This hearty whiskey parmesan soup features ditalini noodles, fresh kale and sautéed mushrooms in a wholesome whiskey and parmesan rind broth.
This weather keeps messing with me… one day it’s 8 degrees and the next week my car’s temperature gauge is telling me it’s 51 outside. 51! In January. Insanity, I tell you. But I’m not complaining, because either way, comfort food is on the menu to stay for quite some time still!
Related: Asian Butternut Squash Soup
And there is nothing more comforting than a big bowl of tasty, rich broth with perfectly al dente noodles, wilted kale, and hearty mushrooms. Except perhaps THIS big bowl of tasty rich broth with those aforementioned accompaniments, because it’s made with whiskey and parmesan rinds. You’re welcome.
Save. Those. Parm. Rinds. Seriously. I will tell you a story, one that has been ongoing for many many months. My adorable, loving husband, at least once a month, cracks open the freezer for a pint of ice cream or a big frosty square ice cube for his old fashioned, and says to me, “Are you doing anything with these parmesan rinds? Why are they still in our freezer?”
This recipe is why they are in our freezer, so I will forever forward him to this page whenever he inevitably asks me again. This broth, you guys! If you have never made a broth with parmesan rinds, this recipe will change your broth/stock life for good. So let’s get started!
Related: Roasted Acorn Squash Salad
The broth starts out with the usual shallot and garlic sauté. Then the pan is deglazed with whiskey, yay! (Do not pour straight from bottle!) The broth then gets started with fresh thyme, bay leaves, Parmesan rinds, vegetable stock, and mushroom broth from some soaking dried porcini mushrooms. Let that simmer and bubble for about an hour while you prep the other components. Your house will smell like a 5 star restaurant, promise!
For the parmesan rinds, be sure to save them either in an airtight bag or wrapped in several layers of plastic wrap. They will keep in the freezer for several months this way. Once you’ve amassed several of them, it’s time to whip out this recipe!
The pasta gets cooked directly in the soup while you saute porcini mushrooms and kale in a separate skillet. And what is soup without bread? These toasted parmesan crostini are the perfect accent to the parmesan flavor in the broth!

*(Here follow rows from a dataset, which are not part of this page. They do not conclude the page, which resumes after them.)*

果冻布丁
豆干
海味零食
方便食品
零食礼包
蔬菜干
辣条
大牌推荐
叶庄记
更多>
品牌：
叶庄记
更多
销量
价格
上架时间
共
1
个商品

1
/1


Related: A Japanese Whisky Cocktail
I can’t wait for you guys to try this! When you do, please let me know your thoughts by commenting below!
- 1 ounce dried porcini mushrooms
- 3 tablespoons olive oil, divided, plus extra for crostini
- 3 tablespoons unsalted butter, divided
- 2 shallots, peeled and quartered
- 4 cloves garlic, peeled and smashed
- 1/2 cup whiskey
- 4-5 thyme sprigs
- 3 bay leaves
- 3-4 Parmesan rinds
- 4 cups vegetable stock
- 1 pound ditalini (or another small soup noodle)
- 8 ounces button mushrooms, sliced
- 3 cups kale, torn into bite size pieces
- 1 baguette, sliced
- 1 cup grated parmesan cheese
- Soak porcini mushrooms in about 2-3 cups of warm water for 20-30 minutes, until softened. Drain, reserving mushroom broth.
- In a large dutch oven, heat 2 tablespoons butter and 2 tablespoons olive oil over medium-high heat. Add shallots and garlic, cooking for about 5-6 minutes until they start to brown and become fragrant. Deglaze pan with whiskey, allowing it to cook and bubble for about 30 seconds. Add thyme, bay leaves, Parmesan rinds, vegetable stock, 2 cups reserved mushroom broth, and 2 cups water. Bring to a boil and then turn heat to medium-low. Simmer for 50-60 minutes. Strain soup, discarding solids, and return broth to the pot. Bring to a rolling boil. Add ditalini and cover. Cook pasta for 8-10 minutes, stirring occasionally, until al dente.
- While pasta is cooking, heat remaining 1 tablespoon olive oil and 1 tablespoon butter in a large nonstick skillet over medium heat. Add porcini mushrooms, button mushrooms, and kale. Sauté for about 6-8 minutes, until mushrooms are tender and kale is wilted. Transfer mixture to the soup and stir until combined. Simmer soup over low heat while you finish preparing the crostini.
- Heat broiler to high. Arrange baguette slices on a baking sheet. Drizzle with olive oil an sprinkle generously with grated parmesan cheese. Cook under broiler until edges of the crostini start to brown and the cheese is bubbly and melted.
- Serve soup with parmesan crostini on the side.
- If you aren't a fan of vegetarian, you could also cook some Italian sausage in a nonstick skillet until nice and crispy brown and cooked through, then add to the soup with the mushrooms and kale.